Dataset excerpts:
########
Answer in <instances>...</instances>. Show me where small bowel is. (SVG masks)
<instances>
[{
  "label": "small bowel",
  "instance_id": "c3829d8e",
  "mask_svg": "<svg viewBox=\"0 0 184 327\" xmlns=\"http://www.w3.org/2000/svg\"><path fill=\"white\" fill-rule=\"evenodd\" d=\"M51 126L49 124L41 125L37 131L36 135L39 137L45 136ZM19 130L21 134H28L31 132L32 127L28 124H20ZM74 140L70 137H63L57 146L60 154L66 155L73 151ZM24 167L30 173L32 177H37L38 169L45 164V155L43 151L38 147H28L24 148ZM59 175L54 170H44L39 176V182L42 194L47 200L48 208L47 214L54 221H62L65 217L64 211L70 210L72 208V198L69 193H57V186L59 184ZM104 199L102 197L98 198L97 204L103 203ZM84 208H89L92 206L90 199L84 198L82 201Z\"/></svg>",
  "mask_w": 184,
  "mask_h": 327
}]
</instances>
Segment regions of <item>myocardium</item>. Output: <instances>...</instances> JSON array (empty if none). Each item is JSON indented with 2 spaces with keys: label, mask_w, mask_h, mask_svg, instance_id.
########
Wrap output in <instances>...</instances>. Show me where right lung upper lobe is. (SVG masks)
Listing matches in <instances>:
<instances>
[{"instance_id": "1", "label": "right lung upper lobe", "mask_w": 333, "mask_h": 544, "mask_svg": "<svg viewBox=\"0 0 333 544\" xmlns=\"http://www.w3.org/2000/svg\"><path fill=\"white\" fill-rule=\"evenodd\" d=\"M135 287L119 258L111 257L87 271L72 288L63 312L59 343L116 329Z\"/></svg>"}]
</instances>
########
Work to complete: Look above for the line with "Answer in <instances>...</instances>." and the line with "Segment regions of", and reproduce exactly those two lines plus every line between, nothing more.

Answer for the task:
Answer in <instances>...</instances>. Show me where small bowel is. (SVG masks)
<instances>
[{
  "label": "small bowel",
  "instance_id": "c3829d8e",
  "mask_svg": "<svg viewBox=\"0 0 184 327\" xmlns=\"http://www.w3.org/2000/svg\"><path fill=\"white\" fill-rule=\"evenodd\" d=\"M51 126L49 124L41 125L37 131L36 135L39 137L45 136ZM19 130L21 134H28L31 132L32 127L28 124H20ZM74 140L70 137H63L57 146L60 154L66 155L73 151ZM24 167L30 173L32 177H37L38 169L45 164V155L43 151L38 147H28L24 148ZM59 175L54 170H44L39 176V182L42 194L47 200L48 208L47 214L54 221H62L65 217L64 211L70 210L72 208V198L69 193H57V186L59 184ZM104 199L102 197L98 198L97 204L103 203ZM84 208H89L92 206L90 199L84 198L82 201Z\"/></svg>",
  "mask_w": 184,
  "mask_h": 327
}]
</instances>
Segment regions of <item>myocardium</item>. Output: <instances>...</instances> JSON array (empty if none). Each item is JSON indented with 2 spaces with keys: label, mask_w, mask_h, mask_svg, instance_id.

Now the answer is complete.